■ **PROBLEM**: Return the data verbatim, without pictures.

■ **PROVIDED DATA**:
== == ==
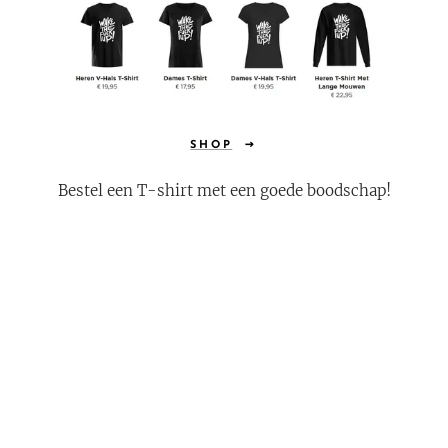
SHOP
Bestel een T-shirt met een goede boodschap!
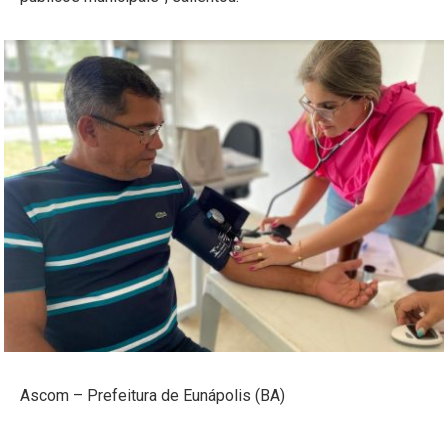
Ascom – Prefeitura de Eunápolis (BA)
== == ==
■ **TASK OUTPUT**:
SHOP
Bestel een T-shirt met een goede boodschap!
Ascom – Prefeitura de Eunápolis (BA)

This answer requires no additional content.